**AIM OF THE TASK**:
Exclude the pictures, then repeat the remaining data exactly.
═══ INPUT DATA
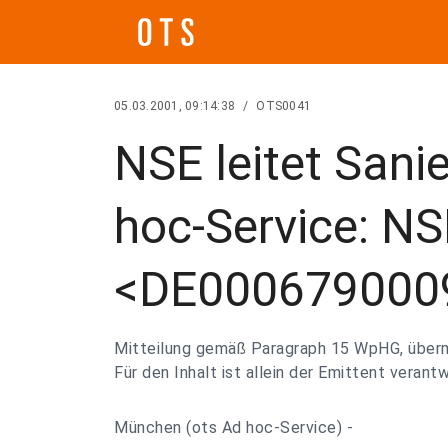
05.03.2001, 09:14:38
/
OTS0041
NSE leitet Sani
hoc-Service: N
<DE000679000
Mitteilung gemäß Paragraph 15 WpHG, über
Für den Inhalt ist allein der Emittent verantw
München (ots Ad hoc-Service) -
══════
**WORKED SOLUTION**:
05.03.2001, 09:14:38
/
OTS0041
NSE leitet Sani
hoc-Service: N
<DE000679000
Mitteilung gemäß Paragraph 15 WpHG, über
Für den Inhalt ist allein der Emittent verantw
München (ots Ad hoc-Service) -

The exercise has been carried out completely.